My friend sent my husband a message today (I don't have a cell phone) saying she had nothing to do and he should tell me to update my blog with something new for her to read. So here I am, just for you, Della. And I've been musing about the nature of boredom. I've heard it said that without boredom, there would be no progress, nothing to spur us to creativity. I suppose there's some truth to that; if you don't have some free time on your hands, you won't be able to explore new inventions or daydream and come up with new solutions. If you're so busy eking out a living that you don't have time to dream, you will experience your own Dark Ages as far as creativity goes. Susan Maushart says "The role of boredom in encouraging innovation and creativity is a critical one." She also says essentially that the discomfort of boredom is what jump-starts motivation, and that you need to have room in your world for staring into space.
I can see that side of it, and I've certainly spent my own share of time staring into space. I strongly believe everyone needs "down" time to rejuvenate and restore and rest their brains. And occasionally that blah-period will bring some fresh ideas to the surface. I have also found the opposite -- that the busier and more engaged I am in daily life, the more creative thoughts crowd into my head. Terrific writing ideas pop into my mind at the most inconvenient times when I am at my most busy (and of course have no time to stop and write). Activity stimulates further activity. Ideas create other ideas.
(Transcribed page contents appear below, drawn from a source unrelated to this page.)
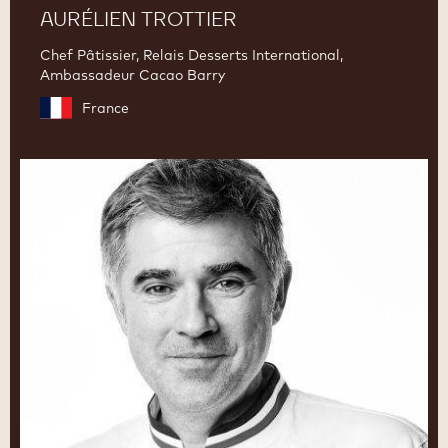
AURÉLIEN TROTTIER
Chef Pâtissier, Relais Desserts International,
Ambassadeur Cacao Barry
France
Emmanuel
Ryon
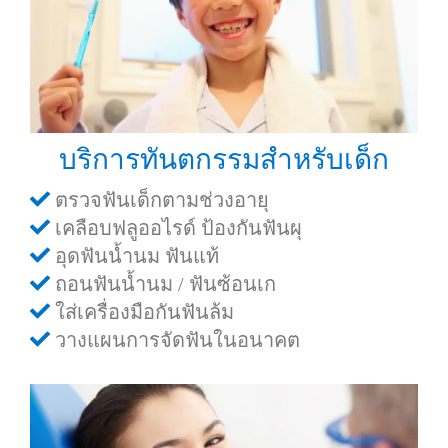
บริการทันตกรรมสำหรับเด็ก
ตรวจฟันเด็กตามช่วงอายุ
เคลือบฟลูออไรด์ ป้องกันฟันผุ
อุดฟันน้ำนม ฟันแท้
ถอนฟันน้ำนม / ฟันซ้อนเก
ใส่เครื่องมือกันฟันล้ม
วางแผนการจัดฟันในอนาคต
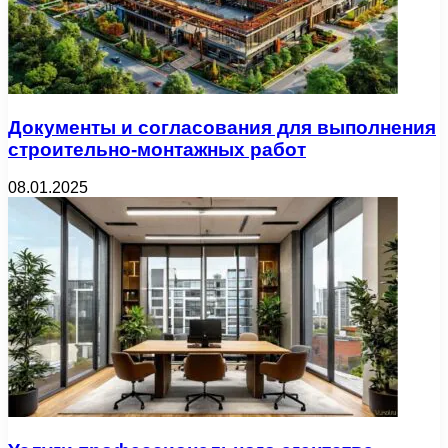
Документы и согласования для выполнения
строительно-монтажных работ
08.01.2025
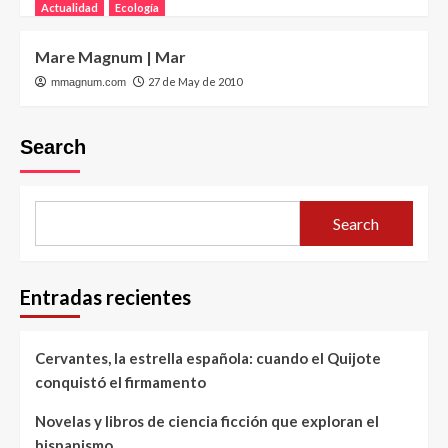
Actualidad
Ecología
Mare Magnum | Mar
27 de May de 2010
mmagnum.com
Search
Search
Entradas recientes
Cervantes, la estrella española: cuando el Quijote
conquistó el firmamento
Novelas y libros de ciencia ficción que exploran el
hispanismo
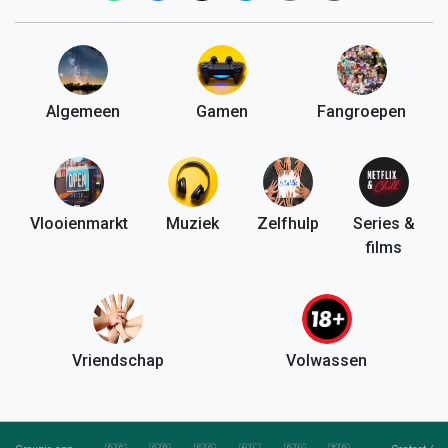
Algemeen
Gamen
Fangroepen
Vlooienmarkt
Muziek
Zelfhulp
Series &
films
Vriendschap
Volwassen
If someone could harness my brain waves at those moments, they'd have a working perpetual motion machine, where the slightest nudge touches off a string of increasingly wild ideas building more and more energy. Sometimes a single thought will trigger all sorts of reactions and my thoughts go in all directions, like breaking a formation of billiard balls. At those times I feel like I must sit down and write to capture those ricocheting and interesting new thoughts or I'll burst. And if I don't take the time to do it, the tension continues to mount until I start getting snappish with total strangers, grow absentminded, become grouchy and short-tempered. I pace the subway platform muttering to myself like a mad woman. I try out dialogues and block out scenes while I'm driving. In short, the busy real world around me recedes more and more as the world of my mind's creating comes to the fore. The static only goes away when I finally put pen to paper (well, okay, when I start rattling the keyboard of my laptop. But "pen to paper" has better alliteration). It's like those people who don't experience REM sleep; you can only go without dreaming for so long before you start hallucinating while you're awake.
I have learned to carry a small notebook with me everywhere I go. When an idea crowds itself into my head while I'm otherwise engaged, I whip out the notebook and jot a quick note. It's sort of like a release valve letting off the pressure so that it doesn't build to the bursting point. Of course, later when I look at my notebook, I can't decipher my writing, or I'm left facing such cryptic notes as "The Japanese Beekeeper" and "Name for Pita Place: No Bun Intended" and "Plant calendula" and "decorative futilities." What the heck am I supposed to do with that? Where was I going with it? Why did it seem suddenly vital to me to write it down? Then again, I can sometimes take those weird tidbits in my notebook and recreate the scene I had in my head when I wrote them down, and then I can run with it. I've written entire novels based on one or two words that triggered whole plots in my head.
David Grayson said "True literature, like happiness, is ever a by-product; it is the half-conscious expression of a man greatly engaged in some other undertaking...he is more profoundly, vividly interested in the activities of life and he tells about them...over his shoulder."
So if you agree with that sentiment, essentially you believe that creativity comes out of being busily involved in the other activities of life. That thought begets more thought, and energy leads to more energy. I am at my most productive and creative when I'm at my most busy in other parts of my life (which can be both exciting and frustrating). And yet I still agree with Susan Maushart that you need that daydreaming, quiet time and - beyond that - you need some boredom in order to stimulate you to action.
Of course, who am I to say? I've never been bored.